Each entry is to be given again precisely, and no picture may be carried over.

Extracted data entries
--------------------
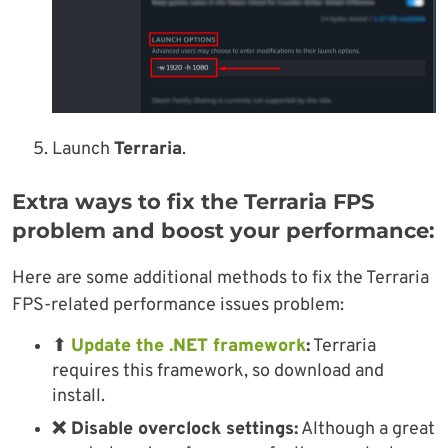
Launch
Terraria
.
Extra ways to fix the Terraria FPS
problem and boost your performance:
Here are some additional methods to fix the Terraria
FPS-related performance issues problem:
⬆
Update the .NET framework
:
Terraria
requires this framework, so download and
install.
❌ Disable overclock settings:
Although a great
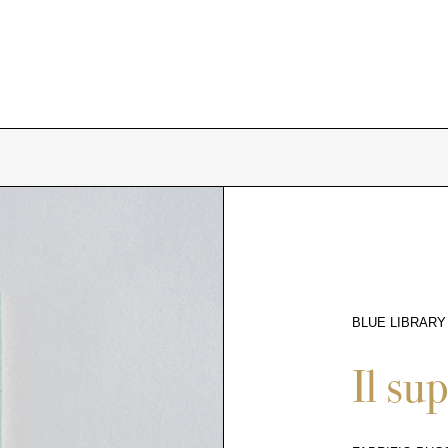
BLUE LIBRARY
9822
Il su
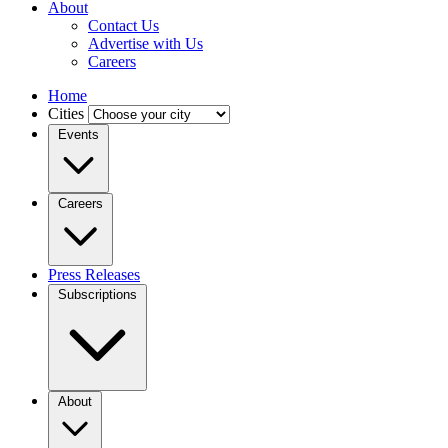
About
Contact Us
Advertise with Us
Careers
Home
Cities
Events
Careers
Press Releases
Subscriptions
About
--------------------
Solution to this task -
Launch
Terraria
.
Extra ways to fix the Terraria FPS
problem and boost your performance:
Here are some additional methods to fix the Terraria
FPS-related performance issues problem:
⬆
Update the .NET framework
:
Terraria
requires this framework, so download and
install.
❌ Disable overclock settings:
Although a great
BLUE LIBRARY
9822
Il su
About
Contact Us
Advertise with Us
Careers
Home
Cities
Events
Careers
Press Releases
Subscriptions
About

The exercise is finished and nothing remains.